TRAVIS ALABANZA ON POETRY AND POWER Poetry and Power Edinburgh hosts London-based performance artist, theatre maker, poet and writer Travis Alabanza, hailed by Artsy, id and Mobo Awards as one of the most prominent emerging people in queer arts activism today. Travis will be giving a talk on poetry as a source of personal and political power, and perform some of their poetry. They’ll afterwards be in-conversation with Edinburgh-based organiser and PhD researcher Jessica Brough, discussing how poetry can be “a vehicle of liberation and transformation.” (David Hume Tower, Lecture Theatre A – 8th February, 19.00-21.00, £4)

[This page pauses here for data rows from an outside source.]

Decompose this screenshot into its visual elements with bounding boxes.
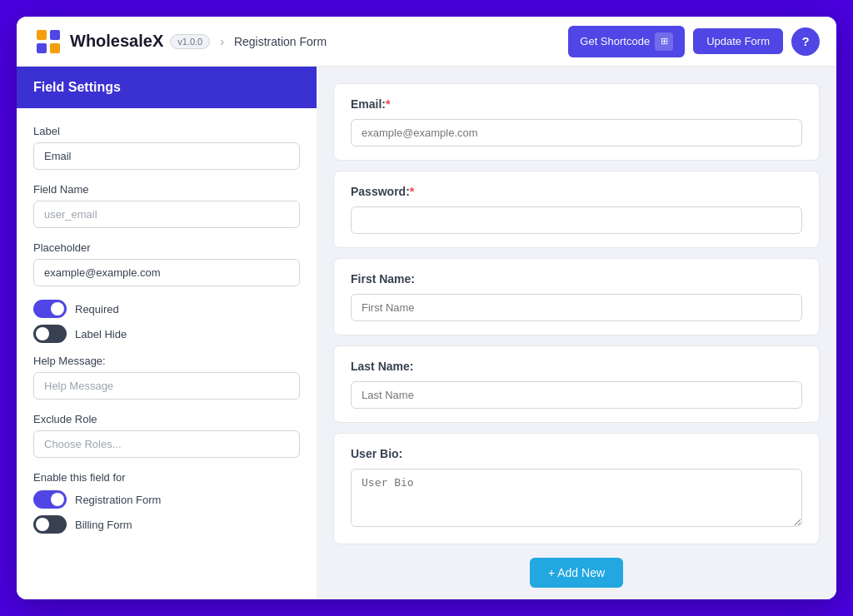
header-actions: Get Shortcode ⊞ Update Form ? bbox=[568, 26, 820, 57]
registration-toggle-row: Registration Form bbox=[33, 490, 300, 509]
first-name-form-input[interactable] bbox=[351, 294, 802, 321]
email-card: Email:* bbox=[333, 83, 820, 161]
exclude-role-group: Exclude Role bbox=[33, 413, 300, 458]
main-layout: Field Settings Label Field Name Placehol… bbox=[17, 67, 836, 599]
help-button[interactable]: ? bbox=[791, 27, 820, 56]
user-bio-form-input[interactable] bbox=[351, 469, 802, 527]
billing-toggle[interactable] bbox=[33, 515, 67, 534]
required-toggle-label: Required bbox=[75, 303, 119, 315]
version-badge: v1.0.0 bbox=[170, 34, 210, 49]
registration-toggle[interactable] bbox=[33, 490, 67, 509]
svg-rect-1 bbox=[37, 30, 47, 40]
shortcode-icon: ⊞ bbox=[655, 32, 673, 51]
logo-area: WholesaleX v1.0.0 bbox=[33, 27, 210, 57]
user-bio-card-label: User Bio: bbox=[351, 447, 802, 460]
exclude-role-label: Exclude Role bbox=[33, 413, 300, 425]
sidebar-header: Field Settings bbox=[17, 67, 317, 108]
add-new-button[interactable]: + Add New bbox=[530, 558, 623, 588]
password-card: Password:* bbox=[333, 171, 820, 248]
email-required: * bbox=[386, 97, 390, 111]
password-form-input[interactable] bbox=[351, 206, 802, 234]
sidebar-body: Label Field Name Placeholder bbox=[17, 108, 317, 564]
billing-toggle-row: Billing Form bbox=[33, 515, 300, 534]
last-name-card-label: Last Name: bbox=[351, 360, 802, 373]
field-name-group: Field Name bbox=[33, 183, 300, 228]
brand-name: WholesaleX bbox=[70, 32, 163, 51]
svg-rect-3 bbox=[37, 43, 47, 53]
header: WholesaleX v1.0.0 › Registration Form Ge… bbox=[17, 17, 836, 67]
svg-rect-4 bbox=[50, 43, 60, 53]
label-hide-toggle-label: Label Hide bbox=[75, 328, 127, 340]
label-hide-toggle-row: Label Hide bbox=[33, 325, 300, 343]
first-name-card: First Name: bbox=[333, 258, 820, 335]
last-name-card: Last Name: bbox=[333, 345, 820, 423]
app-container: WholesaleX v1.0.0 › Registration Form Ge… bbox=[17, 17, 836, 599]
user-bio-card: User Bio: bbox=[333, 433, 820, 544]
label-input[interactable] bbox=[33, 142, 300, 170]
registration-toggle-label: Registration Form bbox=[75, 494, 161, 506]
placeholder-input[interactable] bbox=[33, 259, 300, 286]
required-toggle[interactable] bbox=[33, 300, 67, 318]
right-panel: Email:* Password:* First Name: Last Name… bbox=[317, 67, 836, 599]
placeholder-label: Placeholder bbox=[33, 241, 300, 254]
help-message-input[interactable] bbox=[33, 372, 300, 400]
placeholder-group: Placeholder bbox=[33, 241, 300, 286]
enable-field-label: Enable this field for bbox=[33, 471, 300, 484]
help-message-label: Help Message: bbox=[33, 355, 300, 367]
enable-field-group: Enable this field for Registration Form bbox=[33, 471, 300, 534]
field-name-input[interactable] bbox=[33, 201, 300, 228]
sidebar-title: Field Settings bbox=[33, 80, 121, 94]
password-required: * bbox=[410, 185, 414, 198]
first-name-card-label: First Name: bbox=[351, 272, 802, 286]
help-message-group: Help Message: bbox=[33, 355, 300, 400]
email-card-label: Email:* bbox=[351, 97, 802, 111]
choose-roles-input[interactable] bbox=[33, 430, 300, 458]
last-name-form-input[interactable] bbox=[351, 381, 802, 409]
label-field-label: Label bbox=[33, 125, 300, 137]
label-group: Label bbox=[33, 125, 300, 170]
email-form-input[interactable] bbox=[351, 119, 802, 147]
sidebar: Field Settings Label Field Name Placehol… bbox=[17, 67, 317, 599]
svg-rect-2 bbox=[50, 30, 60, 40]
shortcode-button[interactable]: Get Shortcode ⊞ bbox=[568, 26, 685, 57]
breadcrumb-chevron: › bbox=[220, 35, 224, 48]
shortcode-label: Get Shortcode bbox=[580, 35, 650, 47]
billing-toggle-label: Billing Form bbox=[75, 519, 132, 531]
required-toggle-row: Required bbox=[33, 300, 300, 318]
update-form-button[interactable]: Update Form bbox=[693, 28, 783, 54]
label-hide-toggle[interactable] bbox=[33, 325, 67, 343]
password-card-label: Password:* bbox=[351, 185, 802, 198]
breadcrumb: Registration Form bbox=[234, 35, 327, 48]
field-name-label: Field Name bbox=[33, 183, 300, 196]
logo-icon bbox=[33, 27, 63, 57]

Alice Rabbit presents a showcase of local drag talent in an unforgettable cabaret celebration. Expect the unexpected and more fun than you thought physically possible. Later in the month, the Rabbit Hole celebrates the club kids in a drag club night filled with insane fashion and unpredictable performance (Tue 26 Feb). (CC Bloom’s – 12th February, 21.00-3.00, £3)


SQIFF SHORTS ON TOUR SQIFF present on tour an inclusive selection of LGBTQ+ short films from their 2018 Festival Opening Night. Headlining the programme is VISIBLE, created by Campbell X and Kayza Rose, who explore QTIPOC (queer, trans, and intersex people of colour) histories, challenging mainstream perceptions and sanitisation of legacies, and celebrating complexity, multiplicity, myths, gossip, and legends. Also featuring a lesbian sports star coming out, being gay in the Maldives, queer working class vulnerability, and more. (Dundee Contemporary Arts – 13th February, 18.15-20.0)

MY OWN PRIVATE IDAHO: FREE SCHOOL SCREENING Into Film presents an educational screening of one of my favourite queer films My Own Private Idaho as part of our LGBT History Month programme showcasing LGBTQ+ cinema. Contact with any queries. (Dundee Contemporary Arts – 27th February, 10.00-12.10) LGBT+ by Jonny Stone Page 41


FIRST GAY IVF TREATMENT A Scottish couple has made history to become the first gay men to receive IVF treatment on the NHS. The anonymous couple are using one of the men’s sperm to fertilise the egg of a surrogate. The Scottish Government amended laws denying same-sex couples fertility treatment, following the NHS’ previous refusal to offer IVF and other fertility treatment to gay men using a surrogate. According to Pink News, the NHS updated its guidance in 2013 so IVF could be made available to same-sex couples and single women with fertility issues in Scotland, England and Wales. However, this only benefited same-sex female couples because of the ban on using surrogates. Very promising news for prospective parents: we have made real progress in achieving equality and facilitating the creation of rainbow families in such a momentous way feels like a major step in the right direction.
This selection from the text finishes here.